§ **Source data**:
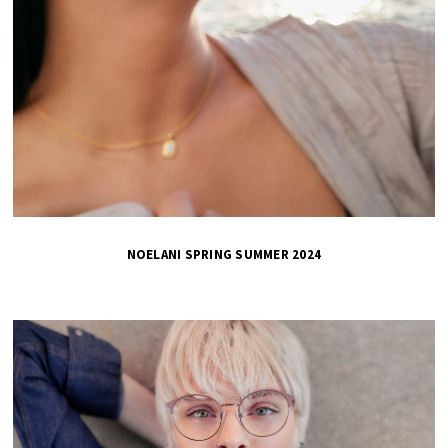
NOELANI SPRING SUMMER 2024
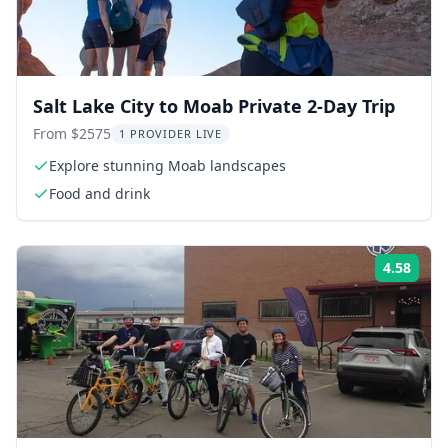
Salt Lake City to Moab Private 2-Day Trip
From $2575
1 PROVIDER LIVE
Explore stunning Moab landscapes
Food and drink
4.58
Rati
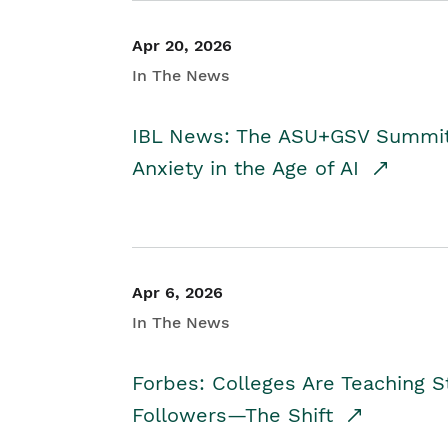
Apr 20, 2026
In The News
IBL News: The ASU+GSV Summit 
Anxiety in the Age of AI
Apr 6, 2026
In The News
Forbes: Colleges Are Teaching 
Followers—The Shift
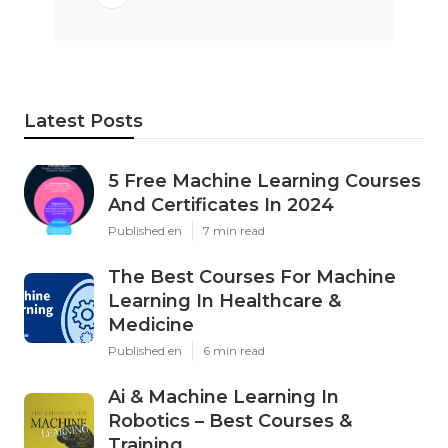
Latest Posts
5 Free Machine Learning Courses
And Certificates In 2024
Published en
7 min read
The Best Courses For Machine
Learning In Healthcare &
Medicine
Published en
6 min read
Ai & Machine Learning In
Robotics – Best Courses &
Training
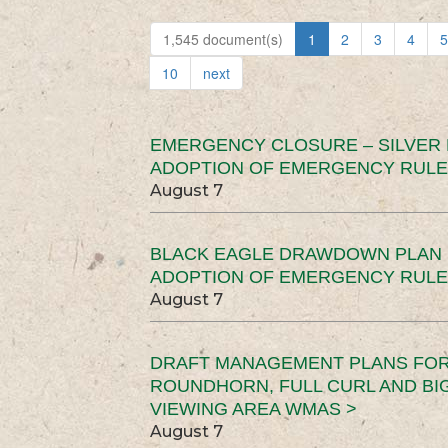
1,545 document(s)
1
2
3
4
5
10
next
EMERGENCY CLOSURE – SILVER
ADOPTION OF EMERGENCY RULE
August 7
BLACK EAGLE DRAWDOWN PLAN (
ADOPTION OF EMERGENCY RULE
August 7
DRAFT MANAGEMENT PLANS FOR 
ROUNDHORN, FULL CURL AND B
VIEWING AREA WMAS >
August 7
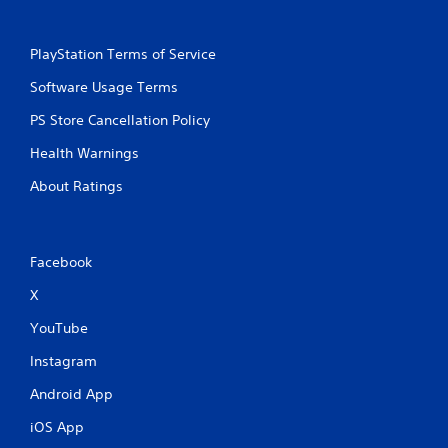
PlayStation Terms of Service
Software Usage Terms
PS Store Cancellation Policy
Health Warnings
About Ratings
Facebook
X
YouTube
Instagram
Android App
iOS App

§ **Exercise**:
Without the pictures, give every line of the data again, exactly as written.

§ **Exercise answer**:
NOELANI SPRING SUMMER 2024
Salt Lake City to Moab Private 2-Day Trip
From $2575
1 PROVIDER LIVE
Explore stunning Moab landscapes
Food and drink
4.58
Rati
Apr 20, 2026
In The News
IBL News: The ASU+GSV Summit 
Anxiety in the Age of AI
Apr 6, 2026
In The News
Forbes: Colleges Are Teaching 
Followers—The Shift
Latest Posts
5 Free Machine Learning Courses
And Certificates In 2024
Published en
7 min read
The Best Courses For Machine
Learning In Healthcare &
Medicine
Published en
6 min read
Ai & Machine Learning In
Robotics – Best Courses &
Training
1,545 document(s)
1
2
3
4
5
10
next
EMERGENCY CLOSURE – SILVER
ADOPTION OF EMERGENCY RULE
August 7
BLACK EAGLE DRAWDOWN PLAN (
ADOPTION OF EMERGENCY RULE
August 7
DRAFT MANAGEMENT PLANS FOR 
ROUNDHORN, FULL CURL AND B
VIEWING AREA WMAS >
August 7
PlayStation Terms of Service
Software Usage Terms
PS Store Cancellation Policy
Health Warnings
About Ratings
Facebook
X
YouTube
Instagram
Android App
iOS App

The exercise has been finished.